Mathieu Delalle
Artiste/Auteur et enseignant à l’École Supérieure d’Art et de Design d’Angers depuis 1999.
Mon travail se construit sur l’idée simple de faire du dessin un outil multimédia. Là où ce médium est souvent considéré comme asservi aux autres disciplines, je le conçois au contraire comme un point de croisement, un espace de combinaisons illimitées où importer, copier, coller, exporter, citer, mélanger, traduire, greffer deviennent des gestes fondateurs. Depuis le début des années 2000, je traverse les technologies numériques un crayon à la main. Cette approche me permet d’explorer les liens entre ces pratiques. Le numérique m’a ouvert aux concepts de bases de données, de réseaux et de combinatoire, ainsi qu’à la dynamique des échanges de savoirs et de transversalité. Le dessin, lui, me permet de réactiver ces principes par une simplicité du geste.
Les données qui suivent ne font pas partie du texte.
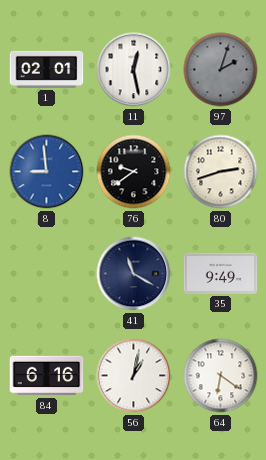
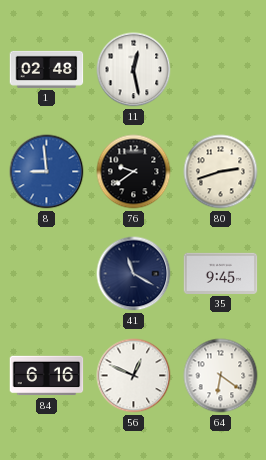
1: 02:01 -> 02:48
97: 2:03 -> none
35: 9:49 -> 9:45
56: 1:02 -> 12:49
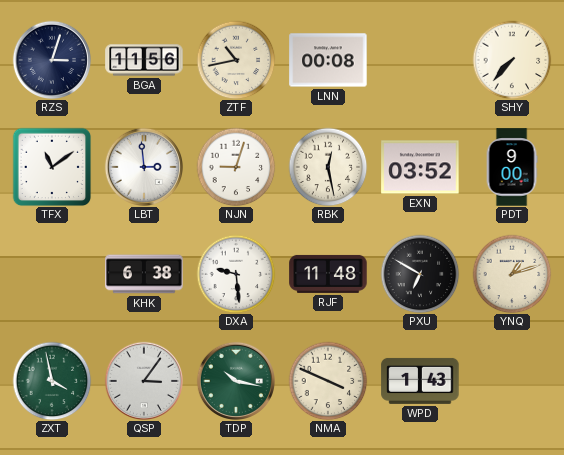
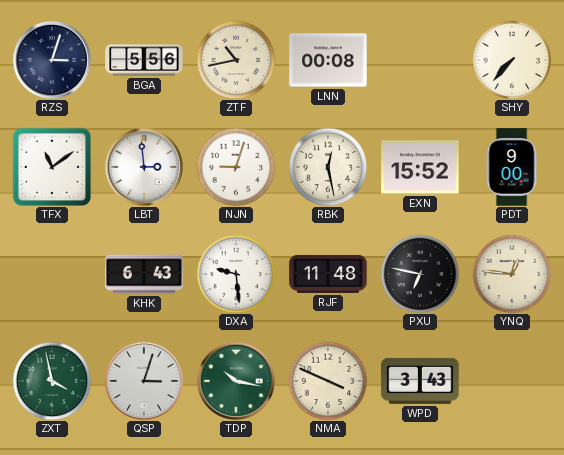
BGA: 11:56 -> 5:56
EXN: 03:52 -> 15:52
KHK: 6:38 -> 6:43
PXU: 6:50 -> 6:47
YNQ: 1:12 -> 12:46
QSP: 3:06 -> 3:03
WPD: 1:43 -> 3:43
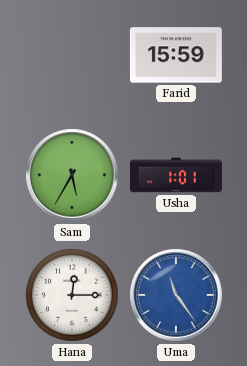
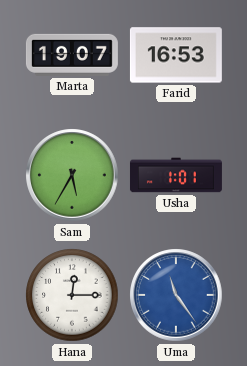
Marta: none -> 19:07
Farid: 15:59 -> 16:53
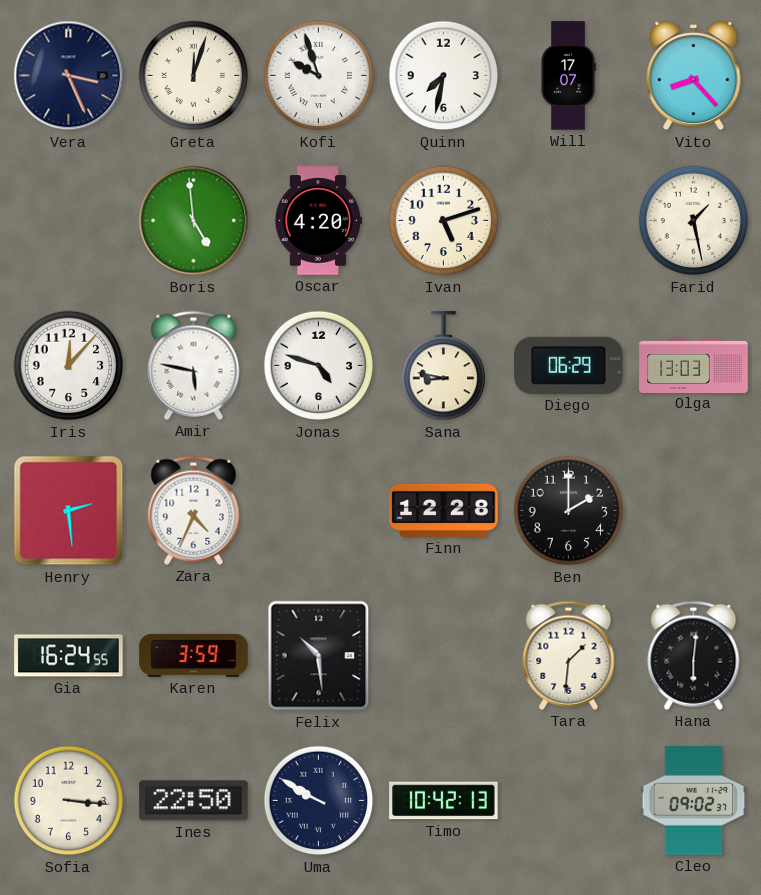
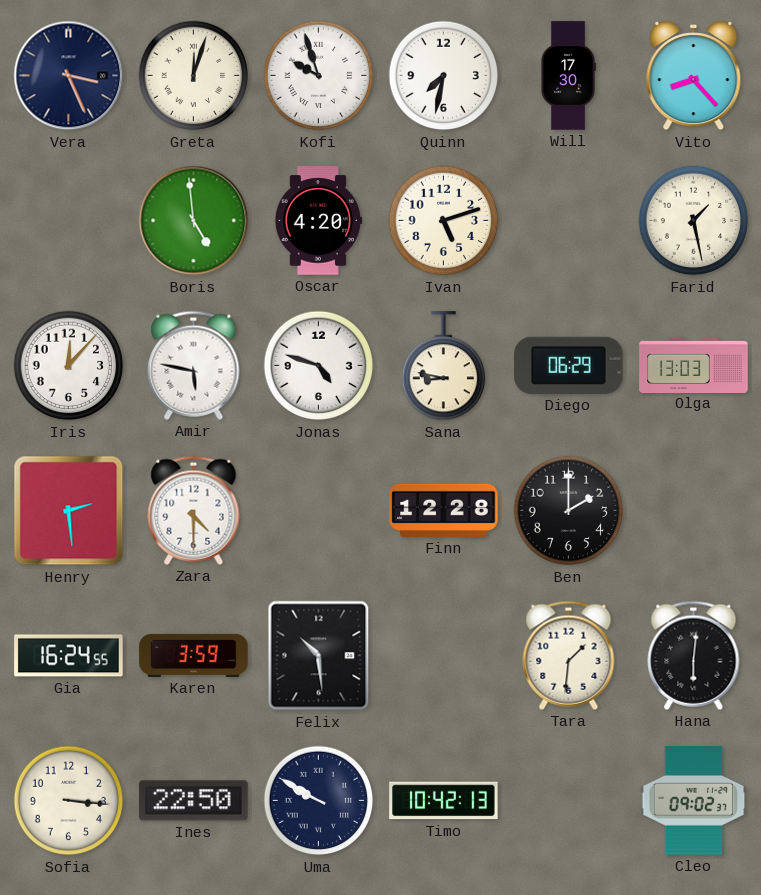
Will: 17:07 -> 17:30
Zara: 4:34 -> 4:30
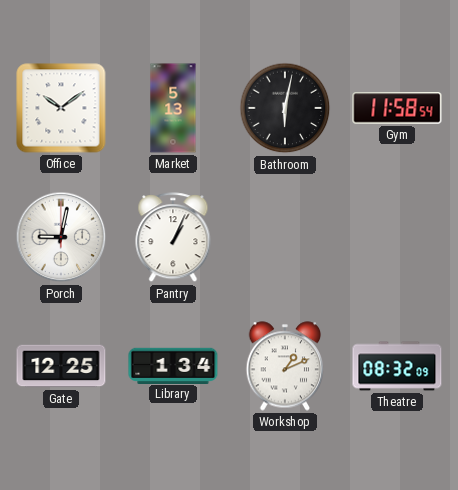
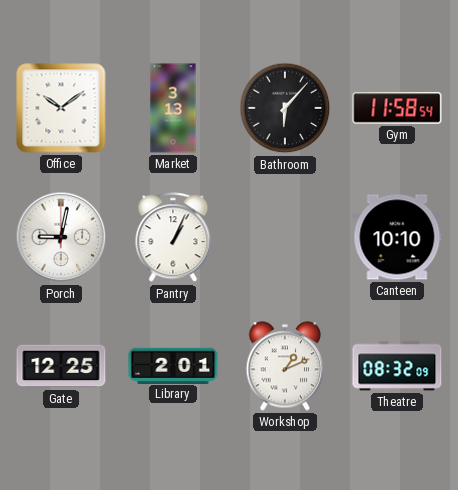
Market: 5:13 -> 3:13
Bathroom: 6:02 -> 6:07
Canteen: none -> 10:10
Library: 1:34 -> 2:01
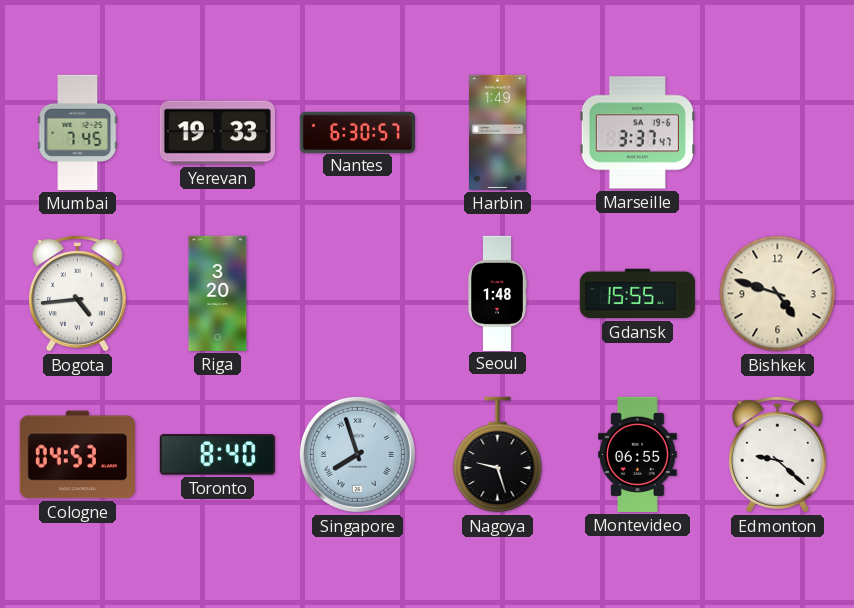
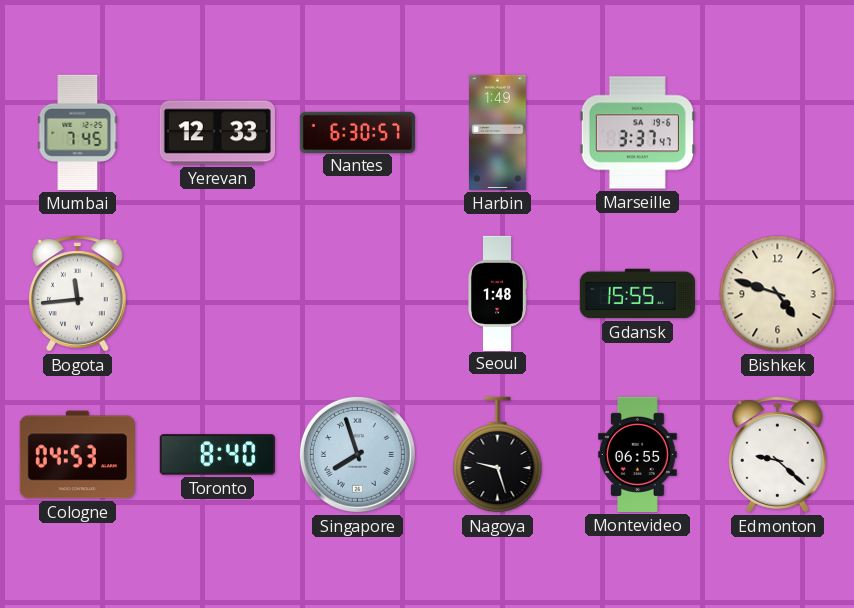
Yerevan: 19:33 -> 12:33
Bogota: 4:44 -> 11:44
Riga: 3:20 -> none
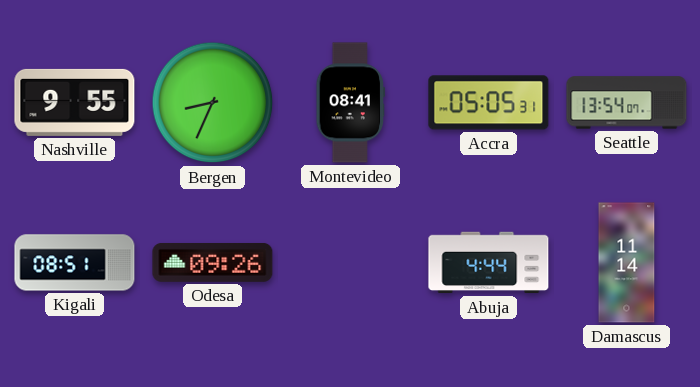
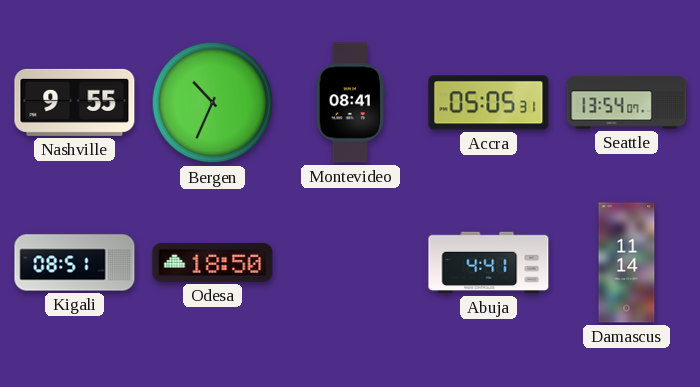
Bergen: 8:34 -> 10:34
Odesa: 09:26 -> 18:50
Abuja: 4:44 -> 4:41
La méthode repose sur l'accumulation d'éléments hétérogènes, de fragments visuels, sonores, textuels, gestuels que je redistribue en nouvelles configurations. Chaque élément en convoque d'autres, ouvre vers des associations imprévues. Je ne cherche pas à produire des formes closes et définitives, mais à composer des images-relais, des sortes d’appâts qui provoquent plus qu'ils ne représentent. Cette approche fait du public un acteur qui active les récits, comble les vides, trace ses propres chemins avec du possible. Mon travail refuse le péremptoire et préfère créer des dispositifs participatifs, des systèmes ouverts qui traversent aussi bien mes dessins que mes explorations sonores ou vidéo pour proposer des réalités sans destination fixe. Cette hétérogénéité dans la construction et la diffusion de mon travail ne s'oppose à rien, sauf peut-être à une logique frontalière qui tiendrait compte des lignes de séparation entre disciplines. L’essentiel pour moi, c’est de préserver un espace de liberté où chaque intention peut inventer sa propre forme, sans se contraindre à une écriture préétablie.
Au fond, mon travail cherche à créer des espaces où le réel devient le point de départ d'une transfiguration, d'une « irréalisation » qui engage vers une liberté interprétative. Les formes que je propose sont sans terme, elles se prolongent jusqu'aux limites de nos propres imaginaires.